ROMA – Il tempo della pandemia “ha sconvolto il mondo e le nostre vite”, ma gli italiani, “la quasi totalità”, ha risposto con responsabilità e senso di comunità vaccinandosi. Sergio Mattarella ha ancora impresso nella mente il momento più buio della lotta al coronavirus, quando il Paese era in lockdown e il numero di vittime e contagi era un drammatico bollettino di guerra. “Cosa avremmo dato, in quei giorni, per avere il vaccino?”, si chiede il capo dello Stato parlando ai cittadini nel suo discorso di fine anno, ultimo del settennato.
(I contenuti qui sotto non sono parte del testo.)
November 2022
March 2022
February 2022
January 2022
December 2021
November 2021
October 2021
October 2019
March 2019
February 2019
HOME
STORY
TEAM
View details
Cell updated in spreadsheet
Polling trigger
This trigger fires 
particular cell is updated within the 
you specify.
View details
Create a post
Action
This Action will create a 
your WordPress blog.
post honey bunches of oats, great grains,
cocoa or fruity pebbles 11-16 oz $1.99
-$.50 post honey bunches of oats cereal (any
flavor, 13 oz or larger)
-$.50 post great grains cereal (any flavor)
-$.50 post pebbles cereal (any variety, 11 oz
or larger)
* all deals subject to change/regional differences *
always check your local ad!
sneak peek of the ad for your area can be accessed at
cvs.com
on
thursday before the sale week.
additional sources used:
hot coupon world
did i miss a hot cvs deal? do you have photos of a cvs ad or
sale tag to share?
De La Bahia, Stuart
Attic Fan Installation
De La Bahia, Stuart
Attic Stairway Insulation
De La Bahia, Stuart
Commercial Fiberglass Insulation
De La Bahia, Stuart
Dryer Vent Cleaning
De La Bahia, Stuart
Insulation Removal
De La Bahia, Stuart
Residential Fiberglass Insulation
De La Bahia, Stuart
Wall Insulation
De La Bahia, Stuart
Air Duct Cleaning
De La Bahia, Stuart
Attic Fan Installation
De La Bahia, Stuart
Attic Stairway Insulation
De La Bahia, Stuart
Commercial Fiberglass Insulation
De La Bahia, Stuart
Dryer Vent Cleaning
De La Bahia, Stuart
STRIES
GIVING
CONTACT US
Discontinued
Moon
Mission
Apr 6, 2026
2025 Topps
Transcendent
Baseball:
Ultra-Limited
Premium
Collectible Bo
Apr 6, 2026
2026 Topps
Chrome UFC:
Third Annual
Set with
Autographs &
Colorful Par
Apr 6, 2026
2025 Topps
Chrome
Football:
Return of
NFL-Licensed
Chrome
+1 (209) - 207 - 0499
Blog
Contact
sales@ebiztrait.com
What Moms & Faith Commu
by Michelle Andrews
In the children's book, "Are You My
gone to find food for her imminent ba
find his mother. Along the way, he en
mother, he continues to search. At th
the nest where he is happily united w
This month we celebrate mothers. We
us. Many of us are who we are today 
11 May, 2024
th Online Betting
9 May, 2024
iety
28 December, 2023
Ora che la scienza e la ricerca hanno consegnato al mondo – “molto prima di quanto si potesse sperare” – “uno strumento prezioso, non perché garantiscano l’invulnerabilità, ma perché rappresentano la difesa che consente di ridurre in misura decisiva danni e rischi, per sé e per gli altri”. “Sprecarlo”, è il monito, “è anche un’offesa a chi non l’ha avuto e a chi non riesce oggi ad averlo”.
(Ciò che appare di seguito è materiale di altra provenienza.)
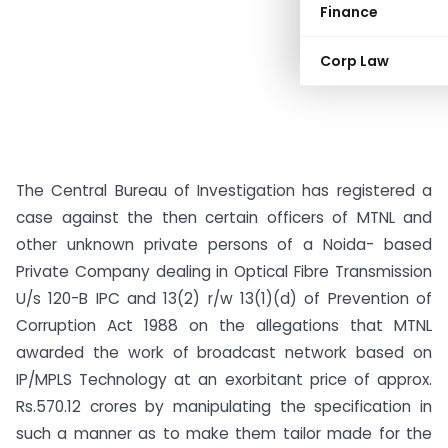
Finance
Corp Law
The Central Bureau of Investigation has registered a
case against the then certain officers of MTNL and
other unknown private persons of a Noida- based
Private Company dealing in Optical Fibre Transmission
U/s 120-B IPC and 13(2) r/w 13(1)(d) of Prevention of
Corruption Act 1988 on the allegations that MTNL
awarded the work of broadcast network based on
IP/MPLS Technology at an exorbitant price of approx.
Rs.570.12 crores by manipulating the specification in
such a manner as to make them tailor made for the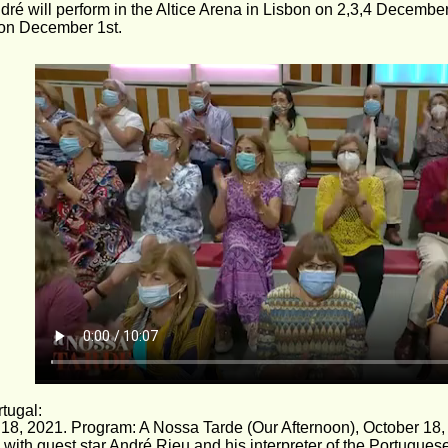
ndré will perform in the Altice Arena in Lisbon on 2,3,4 Decembe
 on December 1st.
tugal: 
18, 2021. Program: A Nossa Tarde (Our Afternoon), October 18,
, with guest star André Rieu and his interpreter of the Portugue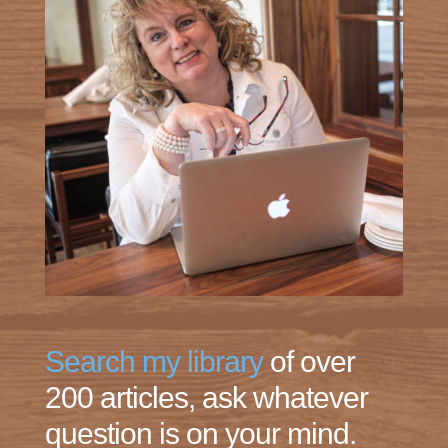
Search my library
of over
200 articles, ask whatever
question is on your mind.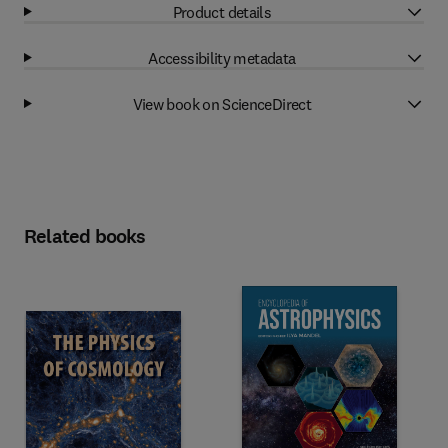
Product details
Accessibility metadata
View book on ScienceDirect
Related books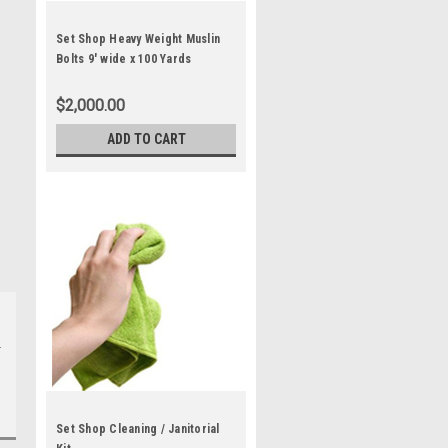
Set Shop Heavy Weight Muslin
Bolts 9' wide x 100 Yards
$2,000.00
ADD TO CART
Set Shop Cleaning / Janitorial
Mattarella con decisione, seppur in modo garbato e gentile, bacchetta i no-vax, troppo esposti mediaticamente – come aveva sottolineato nel suo discorso alle alte cariche dello Stato – che non tengono conto delle vite salvate dai vaccini, riducendo di molto “la pericolosità della malattia”. “Basti pensare a come l’anno scorso abbiamo trascorso le festività natalizie e come invece è stato possibile farlo in questi giorni, sia pure con prudenza e limitazioni”, è la constatazione. Di fronte a questo zoccolo duro della lotta alla pandemia, l’inquilino del Colle ricorda le bare trasportate dai mezzi militari a Bergamo, il lungo isolamento in casa, le scuole serrate, uffici e negozi chiusi, “gli ospedali al collasso”. E torna a stringere idealmente le mani delle famiglie delle tante vittime: “Il loro lutto è stato, ed è, il lutto di tutta Italia”, rimarca. E il ringraziamento più sentito va “al patrimonio inestimabile di umanità, l’abnegazione dei medici, dei sanitari, dei volontari. Di chi si è impegnato per contrastare il virus. Di chi ha continuato a svolgere i suoi compiti nonostante il pericolo”.
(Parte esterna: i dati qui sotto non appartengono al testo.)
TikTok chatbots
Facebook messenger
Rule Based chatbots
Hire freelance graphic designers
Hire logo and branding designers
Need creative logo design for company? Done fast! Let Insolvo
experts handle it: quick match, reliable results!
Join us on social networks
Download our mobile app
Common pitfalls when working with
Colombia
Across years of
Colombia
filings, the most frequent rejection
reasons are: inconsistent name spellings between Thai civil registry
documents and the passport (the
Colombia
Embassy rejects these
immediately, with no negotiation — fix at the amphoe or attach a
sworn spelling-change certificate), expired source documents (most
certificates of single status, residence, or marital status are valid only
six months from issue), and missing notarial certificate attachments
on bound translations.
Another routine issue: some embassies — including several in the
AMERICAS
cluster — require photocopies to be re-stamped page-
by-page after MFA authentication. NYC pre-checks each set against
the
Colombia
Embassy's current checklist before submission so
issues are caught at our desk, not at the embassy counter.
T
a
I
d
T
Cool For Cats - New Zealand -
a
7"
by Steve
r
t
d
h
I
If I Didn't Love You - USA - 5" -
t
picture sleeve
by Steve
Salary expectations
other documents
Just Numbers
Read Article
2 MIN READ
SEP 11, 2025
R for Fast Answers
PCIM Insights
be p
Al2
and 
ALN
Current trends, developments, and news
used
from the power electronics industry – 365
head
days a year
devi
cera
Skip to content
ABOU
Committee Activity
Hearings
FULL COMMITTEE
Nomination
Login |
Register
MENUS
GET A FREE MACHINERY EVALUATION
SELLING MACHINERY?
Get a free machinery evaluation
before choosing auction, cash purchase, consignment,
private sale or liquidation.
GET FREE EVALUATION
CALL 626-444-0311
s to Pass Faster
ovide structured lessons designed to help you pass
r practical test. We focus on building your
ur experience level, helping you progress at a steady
Quella di Mattarella è stata una ‘mite crociata’ a favore dei vaccini, fin dall’inizio della pandemia. Anche nel discorso di fine anno del 2020 li aveva definiti “l’unica arma a difesa” del virus, annunciando agli italiani: “Io mi vaccinerò appena possibile, dopo le categorie che, essendo a rischio maggiore, debbono avere la precedenza. Vaccinarsi è una scelta di responsabilità, un dovere”. Il 9 marzo scorso, Mattarella allo Spallanzani di Roma ha ricevuto la prima dose del siero Moderna, come previsto per le persone della sua età. Nessuna procedura di favore, il presidente ha seguito passo passo quanto doveva essere fatto per prenotarsi, secondo le regole e le indicazioni della Regione Lazio. E lo stesso è avvenuto per la somministrazione e i 15 minuti previsti per l’osservazione del paziente prima di lasciare l’ospedale. A catturare il momento un’unica foto ufficiale, diventata un esempio per il Paese. Nello scatto, infatti, Mattarella è seduto tra i suoi coetanei che si vaccinano e altri che attendono il proprio turno, come un italiano qualunque. Il capo dello Stato ha completato il ciclo vaccinale il 6 aprile e il 4 novembre è arrivata anche la ‘dose booster’.
Mattarella è consapevole che non siamo ancora usciti dal tunnel dell’epidemia: “In queste ore in cui i contagi tornano a preoccupare e i livelli di guardia si alzano a causa delle varianti del virus – imprevedibili nelle mutevoli configurazioni – si avverte talvolta un senso di frustrazione”. Non dobbiamo tuttavia “scoraggiarci. Si è fatto molto”, è l’incoraggiamento. L’Italia può farcela, ne è certo il capo dello Stato, che per il suo ultimo saluto agli italiani, sceglie, non a caso, due parole chiave: fiducia e speranza.